Joseph W. Singer, Corporate Responsibility in a Free and Democratic Society, 58 Case W. Res. L. Rev. 1031 (2008).


Abstract: Do corporations have any social responsibilities? Those who have argued both sides of this debate have failed to focus their attention sufficiently on the common law rules governing market relations, especially the law of torts, contracts, and property. This article argues that these three foundational legal institutions are all premised on a fundamental obligation of attentiveness. Actors are obligated to attend to the likely consequences of their actions on others and refrain from actions that impose unreasonable risks of harm or which impose harms that individuals are entitled to be protected against.
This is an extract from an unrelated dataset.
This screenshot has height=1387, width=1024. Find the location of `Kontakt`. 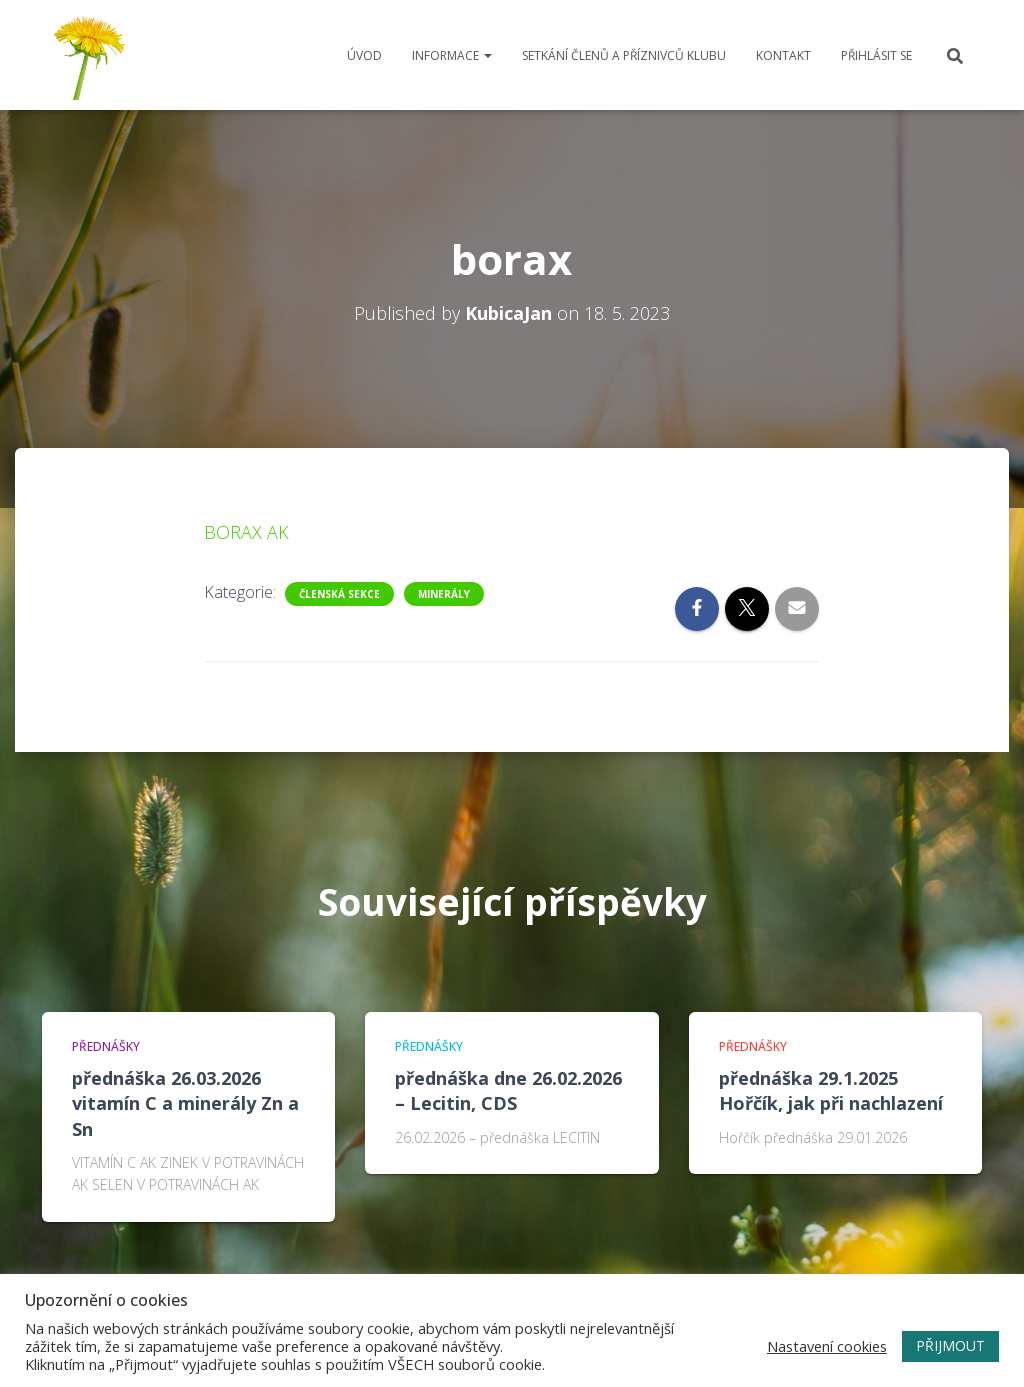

If this is so, then the argument that corporations cannot reasonably respond to vague duties of social responsibility becomes less powerful, given the pervasive duties of all market actors to consider whether they could justify their harm-producing conduct to an impartial decision maker - in other words, whether they could explain their actions as reasonable. We want clear rules to give us guidelines about what we are and are not allowed to do. But we also want a fuzzy edge of substantive standards to induce us to think before we act - to be attentive to the ways in which our actions affect others. Such fuzzy edges create appropriate incentives to think about the effects of one's actions on others and to consider the judgments that others would make about the justice or appropriateness of our own conduct, given the impact it will have on others who, after all, have equal rights. And we care so much about this that we have enshrined it in the basic law governing the market system.